I place my hand on top of Vasily’s and squeeze.
“Let’s not talk about Azotar anymore.” Vasily shifts his eyes to the floor, his hand limp in my grasp.
Weird. What’s he hiding? Maybe the subject of losing his throne and his world to a monster is too painful for him. Though it sounds like maybe the monster had its reasons.
Vasily turns his hand over and squeezes mine briefly before letting go. He rises and crosses to the window to stand next to Arch. Obviously time to change the subject.
“So. Who’s Candy then, and why did she come here with you?” I look at Vasily’s back.

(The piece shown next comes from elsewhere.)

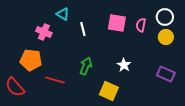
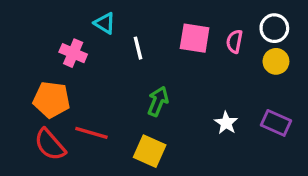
white star: (124, 65) -> (226, 123), moved
green arrow: (86, 66) -> (158, 101), moved
red semicircle: (15, 87) -> (50, 145), moved
yellow square: (109, 91) -> (150, 151), moved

He doesn’t turn around. “Is she, like, your groupie or something?”
Arch snickers and faces me. “She’s not a groupie. She’s bound to him, which is why Azotar is holding her I’m sure. Using her as a lure to get Vasily back to Tara so it can kill him.”
Shit, a catch-22, great. Well that settles it, he can’t go back for her, so I have to. I rub my temples, ignoring the little ache in my heart. How can I ever be with Vasily if another woman is bound to him forever? A woman only I can save? He never showed any interest in her, that’s been clear all along. If anything, he’s treated her like a younger sister. Or a slave. I bristle. Is she his slave? Oh, hell no. As a person of color, surely he can see how disgusting that is. But he’s not of this world, I remind myself. Still, anyone can see how morally reprehensible slavery is, in any form and in any land. Anyone not evil, anyway.
I take a deep breath, forcing myself to calm down. I shouldn’t jump to any conclusions. The men have shown me nothing but kindness. Calm, Amaya, calm. “Bound to him how?”
Vasily stiffens in front of the window. “As we’ve mentioned before, some of the laws in Tara are archaic.”
“A fucking understatement,” Arch snarls. “They need to be changed.”
“Yes, well, one thing at a time, no?” Vasily says.
No time to pussyfoot around. If these men are slavers, best to find out now. “So, is she your house slave then?” My jaw is clenched tight in an effort to keep my tone even. I don’t want to sway them into saying what they think will appease me.